Monday, September 29, 2008

Have I Really Been Here for Over a Month?

Hmm, now I finally understand how the foreigners feel in America. My mother would always point out the signs at museums in NYC and how often the astronomical price is really just a suggested price but the only translation of "suggested" is done in English. I think the shoe repairman gave me the suggested price...after he spent 5 minutes trying to figure out where I was from and I was so frustrated at trying to communicate with him so I could get my heel fixed that all my basic russian went out the window. Then he proceeded to tell me that it would cost me 500 rubles to repair my heels -- that I understood. Translation - $20. That was ridiculous. In my horribly broken russian I told him that I will pay him when I get my shoes back. I'm a foreigner, but I'm not in the mood to play the stupid American.
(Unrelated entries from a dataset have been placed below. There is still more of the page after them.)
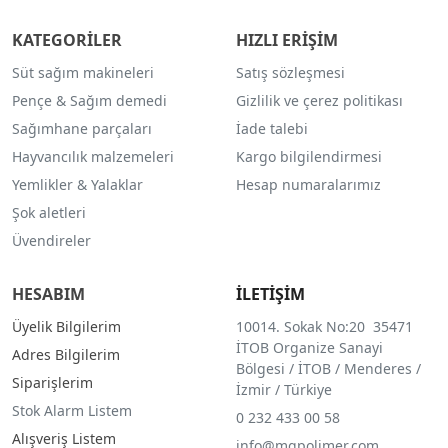
KATEGORİLER
HIZLI ERİŞİM
Süt sağım makineleri
Satış sözleşmesi
Pençe & Sağım demedi
Gizlilik ve çerez politikası
Sağımhane parçaları
İade talebi
Hayvancılık malzemeleri
Kargo bilgilendirmesi
Yemlikler & Yalaklar
Hesap numaralarımız
Şok aletleri
Üvendireler
HESABIM
İLETİŞİM
Üyelik Bilgilerim
10014. Sokak No:20 35471
İTOB Organize Sanayi
Adres Bilgilerim
Bölgesi / İTOB / Menderes /
Siparişlerim
İzmir / Türkiye
Stok Alarm Listem
0 232 433 00 58
Alışveriş Listem
info@mgpolimer.com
Why is it that Russian women are beautiful and have perfect bodies -- okay maybe they are missing some curves here and there -- but still. And how do they wear heels all the time? And if stilettos are not enough they have to add an inch and a half platform to it. Too bad the designers of the city didn't pay attention to fashion, because there are heel death traps everywhere -- I think I may have to do an exposé on the issue. And from now on, I think in all of my landscape plans I'm going to provide an alternative route for the serious heel users.
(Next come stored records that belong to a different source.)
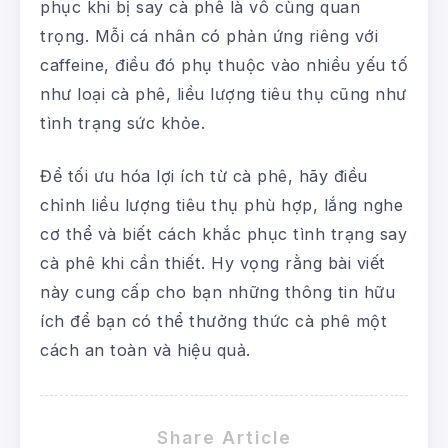
phục khi bị say cà phê là vô cùng quan
trọng. Mỗi cá nhân có phản ứng riêng với
caffeine, điều đó phụ thuộc vào nhiều yếu tố
như loại cà phê, liều lượng tiêu thụ cũng như
tình trạng sức khỏe.
Để tối ưu hóa lợi ích từ cà phê, hãy điều
chỉnh liều lượng tiêu thụ phù hợp, lắng nghe
cơ thể và biết cách khắc phục tình trạng say
cà phê khi cần thiết. Hy vọng rằng bài viết
này cung cấp cho bạn những thông tin hữu
ích để bạn có thể thưởng thức cà phê một
cách an toàn và hiệu quả.
Share Article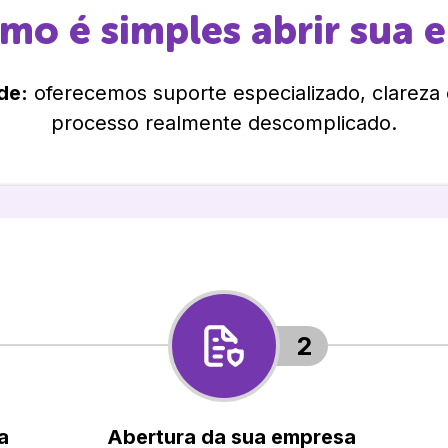
omo é simples abrir sua 
de:
oferecemos suporte especializado, clareza
processo realmente descomplicado.
2
a
Abertura da sua empresa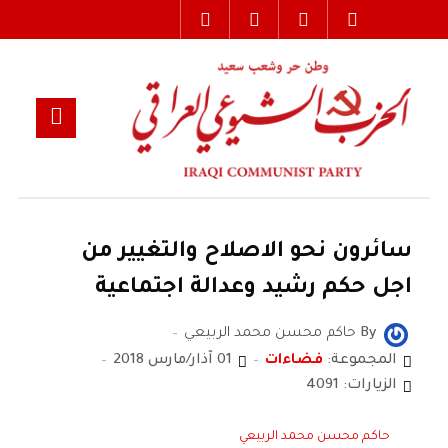
سائرون نحو الاصلاح والتغيير من
اجل حكم رشيد وعدالة اجتماعية
By
حاكم محسن محمد الربيعي
المجموعة:
فضاءات
01 آذار/مارس 2018
الزيارات: 4091
حاكم محسن محمد الربيعي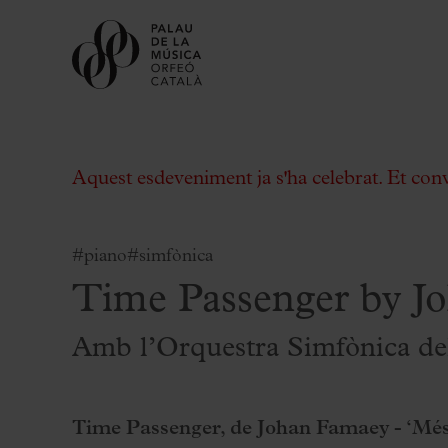
Aquest esdeveniment ja s'ha celebrat. Et con
#piano
#simfònica
Time Passenger by J
Comprar entrades
Abonaments
Amb l’Orquestra Simfònica del
Regala Palau
Tria el teu moment al Palau
Time Passenger, de Johan Famaey - ‘Més
Activitats complementàries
I'm not this bitter all the time. In actuality, my bitter and critical thoughts are solely in use to fill this huge void in my life; a void that for so long was quite adequately satiated with stress. Now that I’m getting more than four hours of sleep a night, and homework can be finished between 10:30 and 11:00pm, what else is there to do then think and analyze everything. I’m very critical and I enjoy paying attention to the fine details but a mind recorder would be handy. Instead on speaking into a microphone, or sketching, or writing everything down, I could just push this button on my skull and it could record my thoughts. But honestly, I think I would just have a enormous collection of thoughts lying around that I’d never get around to sorting through. Are you really still reading this post? Ha! Anyways, the bitterness smacks you right in the face when you spend the afternoon walking through the mall looking for some nice boots only to find them to be $500 which may exceed your budget (just a little). But then it hits you, $500 is NORMAL in Gostiny Dvor and Nevsky Prospect. For the $100 budget shoes you're going to have to do some traveling. And then it rained...and when I say rain I mean pour. I guess the 'open air' market will have to wait until another day. Too bad by the time I was off the Metro (subway) and walking to my apartment the sky had opened and the rest of the day was beautiful: I spent it in my room.